» TASK INSTRUCTIONS
Scan the entries below for the word "Google" and copy every line where it turns up.

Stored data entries

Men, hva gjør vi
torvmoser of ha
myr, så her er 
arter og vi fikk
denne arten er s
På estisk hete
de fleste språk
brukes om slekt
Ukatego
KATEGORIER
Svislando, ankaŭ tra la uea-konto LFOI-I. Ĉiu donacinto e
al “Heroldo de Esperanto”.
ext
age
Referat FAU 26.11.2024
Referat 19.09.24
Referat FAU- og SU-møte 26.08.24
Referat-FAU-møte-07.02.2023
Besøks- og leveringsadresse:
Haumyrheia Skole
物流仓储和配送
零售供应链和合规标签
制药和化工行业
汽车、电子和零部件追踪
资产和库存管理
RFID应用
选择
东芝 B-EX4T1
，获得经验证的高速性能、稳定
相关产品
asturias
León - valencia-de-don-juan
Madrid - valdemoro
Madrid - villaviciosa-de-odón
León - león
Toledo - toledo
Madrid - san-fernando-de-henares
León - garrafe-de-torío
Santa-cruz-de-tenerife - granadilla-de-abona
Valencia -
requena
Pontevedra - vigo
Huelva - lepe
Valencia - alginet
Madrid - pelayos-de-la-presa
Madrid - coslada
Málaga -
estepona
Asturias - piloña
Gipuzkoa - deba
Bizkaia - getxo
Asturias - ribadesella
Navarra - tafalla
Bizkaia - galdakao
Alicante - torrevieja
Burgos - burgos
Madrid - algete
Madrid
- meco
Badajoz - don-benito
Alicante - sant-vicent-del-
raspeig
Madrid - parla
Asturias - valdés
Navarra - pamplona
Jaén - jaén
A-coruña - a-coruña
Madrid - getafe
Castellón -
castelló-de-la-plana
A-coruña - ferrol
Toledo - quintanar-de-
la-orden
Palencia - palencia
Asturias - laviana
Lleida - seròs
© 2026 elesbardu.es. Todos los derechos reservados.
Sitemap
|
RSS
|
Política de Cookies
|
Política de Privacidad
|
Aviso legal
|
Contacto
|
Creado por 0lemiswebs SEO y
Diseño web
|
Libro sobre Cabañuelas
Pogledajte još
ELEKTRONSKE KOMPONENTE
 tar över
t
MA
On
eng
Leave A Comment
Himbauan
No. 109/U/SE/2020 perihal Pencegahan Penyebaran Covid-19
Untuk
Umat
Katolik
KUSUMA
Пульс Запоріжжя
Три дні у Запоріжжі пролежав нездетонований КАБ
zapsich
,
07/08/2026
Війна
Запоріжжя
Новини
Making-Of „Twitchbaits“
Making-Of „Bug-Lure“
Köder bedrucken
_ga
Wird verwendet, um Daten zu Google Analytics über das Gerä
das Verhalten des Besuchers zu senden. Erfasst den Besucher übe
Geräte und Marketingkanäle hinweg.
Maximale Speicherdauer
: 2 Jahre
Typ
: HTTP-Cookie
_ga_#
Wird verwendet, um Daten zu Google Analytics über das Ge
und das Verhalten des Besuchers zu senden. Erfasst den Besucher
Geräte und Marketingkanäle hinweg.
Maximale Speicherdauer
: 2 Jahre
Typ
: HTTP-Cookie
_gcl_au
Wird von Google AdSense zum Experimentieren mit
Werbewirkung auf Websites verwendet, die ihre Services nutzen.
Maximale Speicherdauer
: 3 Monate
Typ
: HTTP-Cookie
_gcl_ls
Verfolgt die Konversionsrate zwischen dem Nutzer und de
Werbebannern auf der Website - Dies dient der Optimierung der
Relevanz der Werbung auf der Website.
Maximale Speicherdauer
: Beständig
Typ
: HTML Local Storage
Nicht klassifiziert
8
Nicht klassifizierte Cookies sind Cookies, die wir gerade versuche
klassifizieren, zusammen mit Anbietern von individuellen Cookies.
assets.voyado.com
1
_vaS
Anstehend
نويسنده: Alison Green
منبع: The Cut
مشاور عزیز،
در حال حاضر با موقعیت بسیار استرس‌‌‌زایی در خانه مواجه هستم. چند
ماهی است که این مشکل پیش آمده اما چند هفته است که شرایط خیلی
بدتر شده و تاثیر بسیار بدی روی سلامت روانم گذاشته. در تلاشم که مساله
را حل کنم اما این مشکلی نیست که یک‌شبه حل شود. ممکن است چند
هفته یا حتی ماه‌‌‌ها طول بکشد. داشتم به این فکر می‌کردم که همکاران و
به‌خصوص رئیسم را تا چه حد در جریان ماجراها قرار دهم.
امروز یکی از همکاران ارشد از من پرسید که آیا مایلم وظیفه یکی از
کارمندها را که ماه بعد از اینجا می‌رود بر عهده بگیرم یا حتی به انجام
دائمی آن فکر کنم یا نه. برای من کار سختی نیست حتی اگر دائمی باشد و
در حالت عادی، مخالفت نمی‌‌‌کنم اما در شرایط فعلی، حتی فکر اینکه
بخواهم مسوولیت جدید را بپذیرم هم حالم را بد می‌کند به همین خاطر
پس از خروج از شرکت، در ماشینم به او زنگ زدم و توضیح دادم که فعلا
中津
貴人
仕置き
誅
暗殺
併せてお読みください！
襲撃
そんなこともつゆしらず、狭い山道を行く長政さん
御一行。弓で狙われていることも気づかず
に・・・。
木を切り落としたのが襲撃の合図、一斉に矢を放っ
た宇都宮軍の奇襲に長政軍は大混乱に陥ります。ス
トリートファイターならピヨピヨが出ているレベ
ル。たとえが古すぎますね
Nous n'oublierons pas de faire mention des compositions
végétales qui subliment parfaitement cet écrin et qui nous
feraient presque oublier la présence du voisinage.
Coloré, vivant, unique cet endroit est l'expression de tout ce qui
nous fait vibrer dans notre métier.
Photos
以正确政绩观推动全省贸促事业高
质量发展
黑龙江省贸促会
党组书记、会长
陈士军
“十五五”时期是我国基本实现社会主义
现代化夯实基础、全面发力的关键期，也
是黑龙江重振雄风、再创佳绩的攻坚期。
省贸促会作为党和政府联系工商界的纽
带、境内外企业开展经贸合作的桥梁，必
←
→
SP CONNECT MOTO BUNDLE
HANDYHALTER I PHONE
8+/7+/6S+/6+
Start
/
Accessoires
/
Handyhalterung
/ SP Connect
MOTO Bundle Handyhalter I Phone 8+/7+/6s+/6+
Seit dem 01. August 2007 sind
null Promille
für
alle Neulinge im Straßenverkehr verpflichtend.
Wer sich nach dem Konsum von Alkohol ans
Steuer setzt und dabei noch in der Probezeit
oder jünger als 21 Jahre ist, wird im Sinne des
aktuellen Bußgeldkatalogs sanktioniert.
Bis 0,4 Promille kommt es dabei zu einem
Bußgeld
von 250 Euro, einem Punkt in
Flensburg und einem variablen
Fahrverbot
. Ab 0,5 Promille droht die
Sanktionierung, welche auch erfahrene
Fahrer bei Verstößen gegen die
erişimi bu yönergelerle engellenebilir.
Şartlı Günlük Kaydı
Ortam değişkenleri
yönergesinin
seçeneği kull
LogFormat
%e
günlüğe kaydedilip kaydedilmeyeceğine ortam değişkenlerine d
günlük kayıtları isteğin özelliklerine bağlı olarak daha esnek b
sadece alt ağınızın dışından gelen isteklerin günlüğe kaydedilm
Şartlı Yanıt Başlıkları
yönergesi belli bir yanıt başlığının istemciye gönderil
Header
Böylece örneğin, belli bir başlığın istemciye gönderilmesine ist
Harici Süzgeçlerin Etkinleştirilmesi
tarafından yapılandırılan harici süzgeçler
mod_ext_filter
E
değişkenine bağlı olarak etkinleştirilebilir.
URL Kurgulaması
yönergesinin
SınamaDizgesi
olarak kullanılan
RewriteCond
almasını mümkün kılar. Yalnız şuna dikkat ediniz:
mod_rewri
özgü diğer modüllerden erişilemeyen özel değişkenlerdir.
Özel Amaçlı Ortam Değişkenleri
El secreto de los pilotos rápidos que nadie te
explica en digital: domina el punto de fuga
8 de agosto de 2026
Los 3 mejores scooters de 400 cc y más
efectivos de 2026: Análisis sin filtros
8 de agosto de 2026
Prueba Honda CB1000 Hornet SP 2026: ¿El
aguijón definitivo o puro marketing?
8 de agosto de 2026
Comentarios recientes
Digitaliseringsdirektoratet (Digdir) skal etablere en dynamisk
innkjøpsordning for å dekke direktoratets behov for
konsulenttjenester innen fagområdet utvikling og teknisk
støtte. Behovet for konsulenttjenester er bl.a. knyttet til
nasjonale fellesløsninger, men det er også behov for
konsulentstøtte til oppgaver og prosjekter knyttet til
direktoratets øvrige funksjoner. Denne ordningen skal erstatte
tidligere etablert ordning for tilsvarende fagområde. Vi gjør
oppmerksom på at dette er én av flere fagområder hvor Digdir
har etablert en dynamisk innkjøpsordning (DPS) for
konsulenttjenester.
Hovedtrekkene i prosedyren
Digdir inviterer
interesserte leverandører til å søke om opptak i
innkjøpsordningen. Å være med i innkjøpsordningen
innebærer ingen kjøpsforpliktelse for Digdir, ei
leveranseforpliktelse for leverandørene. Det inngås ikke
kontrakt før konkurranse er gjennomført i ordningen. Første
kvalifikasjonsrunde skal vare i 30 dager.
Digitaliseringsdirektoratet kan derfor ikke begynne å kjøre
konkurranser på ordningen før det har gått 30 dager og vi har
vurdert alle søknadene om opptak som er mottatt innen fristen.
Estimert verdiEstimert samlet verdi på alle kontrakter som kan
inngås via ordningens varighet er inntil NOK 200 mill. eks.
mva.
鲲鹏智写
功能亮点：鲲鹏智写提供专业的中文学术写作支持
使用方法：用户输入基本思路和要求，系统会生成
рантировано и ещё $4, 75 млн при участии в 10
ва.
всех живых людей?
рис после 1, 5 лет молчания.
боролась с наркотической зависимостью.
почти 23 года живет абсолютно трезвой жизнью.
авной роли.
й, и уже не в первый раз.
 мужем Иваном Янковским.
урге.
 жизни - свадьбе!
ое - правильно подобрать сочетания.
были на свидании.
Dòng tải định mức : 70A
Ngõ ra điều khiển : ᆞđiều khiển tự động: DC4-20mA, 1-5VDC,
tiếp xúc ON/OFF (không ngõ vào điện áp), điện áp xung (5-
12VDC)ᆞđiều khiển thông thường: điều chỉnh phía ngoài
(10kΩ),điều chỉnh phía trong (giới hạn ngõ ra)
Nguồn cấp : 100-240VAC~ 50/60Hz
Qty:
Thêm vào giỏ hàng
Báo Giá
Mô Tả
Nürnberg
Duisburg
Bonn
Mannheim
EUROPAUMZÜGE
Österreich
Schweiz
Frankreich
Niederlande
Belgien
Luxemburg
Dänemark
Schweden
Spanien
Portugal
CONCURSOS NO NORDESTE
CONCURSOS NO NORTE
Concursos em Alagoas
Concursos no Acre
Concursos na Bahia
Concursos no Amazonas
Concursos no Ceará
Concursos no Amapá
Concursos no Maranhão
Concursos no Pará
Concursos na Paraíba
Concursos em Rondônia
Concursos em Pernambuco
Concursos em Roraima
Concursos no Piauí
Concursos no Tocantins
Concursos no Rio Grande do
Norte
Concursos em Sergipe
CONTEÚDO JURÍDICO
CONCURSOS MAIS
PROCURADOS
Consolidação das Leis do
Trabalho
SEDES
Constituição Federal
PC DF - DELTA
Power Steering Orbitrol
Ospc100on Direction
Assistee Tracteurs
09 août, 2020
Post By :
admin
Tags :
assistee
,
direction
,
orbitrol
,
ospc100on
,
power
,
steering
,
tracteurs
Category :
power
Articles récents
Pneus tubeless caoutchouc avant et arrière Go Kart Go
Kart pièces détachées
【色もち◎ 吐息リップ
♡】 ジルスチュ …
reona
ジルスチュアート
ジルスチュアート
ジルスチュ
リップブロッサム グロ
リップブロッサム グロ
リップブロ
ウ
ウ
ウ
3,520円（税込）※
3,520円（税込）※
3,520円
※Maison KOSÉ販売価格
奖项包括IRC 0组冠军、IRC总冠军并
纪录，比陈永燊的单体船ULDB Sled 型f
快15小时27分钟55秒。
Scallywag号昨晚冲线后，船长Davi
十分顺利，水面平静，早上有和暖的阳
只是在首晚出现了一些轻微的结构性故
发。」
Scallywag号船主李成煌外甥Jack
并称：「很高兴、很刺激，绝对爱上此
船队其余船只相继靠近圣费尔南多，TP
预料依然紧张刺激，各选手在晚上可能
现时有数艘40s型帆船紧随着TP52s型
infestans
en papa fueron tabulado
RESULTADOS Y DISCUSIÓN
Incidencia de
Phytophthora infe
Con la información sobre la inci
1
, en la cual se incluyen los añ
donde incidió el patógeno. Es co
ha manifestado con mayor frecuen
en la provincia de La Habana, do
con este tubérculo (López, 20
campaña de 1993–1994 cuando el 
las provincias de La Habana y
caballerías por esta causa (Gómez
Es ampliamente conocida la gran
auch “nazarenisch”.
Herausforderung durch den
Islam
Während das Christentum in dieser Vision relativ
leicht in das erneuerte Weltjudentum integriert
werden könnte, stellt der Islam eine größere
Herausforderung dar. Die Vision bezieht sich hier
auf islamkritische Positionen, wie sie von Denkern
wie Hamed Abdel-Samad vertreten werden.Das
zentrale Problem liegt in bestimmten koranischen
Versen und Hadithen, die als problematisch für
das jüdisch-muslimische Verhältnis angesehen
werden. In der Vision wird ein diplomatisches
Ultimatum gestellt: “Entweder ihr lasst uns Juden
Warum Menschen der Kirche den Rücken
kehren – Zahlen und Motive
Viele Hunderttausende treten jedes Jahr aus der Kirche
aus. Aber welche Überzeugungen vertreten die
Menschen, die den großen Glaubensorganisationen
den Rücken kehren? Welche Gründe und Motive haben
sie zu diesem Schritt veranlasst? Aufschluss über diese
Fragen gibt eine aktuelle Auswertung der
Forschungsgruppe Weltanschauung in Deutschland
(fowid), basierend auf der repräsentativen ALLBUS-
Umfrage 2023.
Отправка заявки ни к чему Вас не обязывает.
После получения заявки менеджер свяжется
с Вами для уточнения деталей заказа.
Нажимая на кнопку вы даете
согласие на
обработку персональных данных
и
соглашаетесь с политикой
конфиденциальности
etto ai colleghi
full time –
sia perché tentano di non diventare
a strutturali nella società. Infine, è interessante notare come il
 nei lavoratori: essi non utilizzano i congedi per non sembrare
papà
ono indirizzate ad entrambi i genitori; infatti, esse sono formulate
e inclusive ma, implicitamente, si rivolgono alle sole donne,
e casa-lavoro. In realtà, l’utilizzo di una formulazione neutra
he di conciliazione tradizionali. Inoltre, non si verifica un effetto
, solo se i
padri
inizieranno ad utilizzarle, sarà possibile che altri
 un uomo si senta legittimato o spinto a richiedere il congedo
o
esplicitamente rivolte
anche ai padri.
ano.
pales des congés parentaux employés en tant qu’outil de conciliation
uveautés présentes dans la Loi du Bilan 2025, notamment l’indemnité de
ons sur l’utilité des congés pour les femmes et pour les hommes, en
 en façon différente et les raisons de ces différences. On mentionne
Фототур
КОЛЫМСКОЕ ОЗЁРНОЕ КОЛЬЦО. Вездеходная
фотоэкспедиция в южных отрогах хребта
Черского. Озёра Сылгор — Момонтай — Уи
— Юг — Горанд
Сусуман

» ANSWER TO THE EXERCISE
Wird verwendet, um Daten zu Google Analytics über das Gerä
Wird verwendet, um Daten zu Google Analytics über das Ge
Wird von Google AdSense zum Experimentieren mit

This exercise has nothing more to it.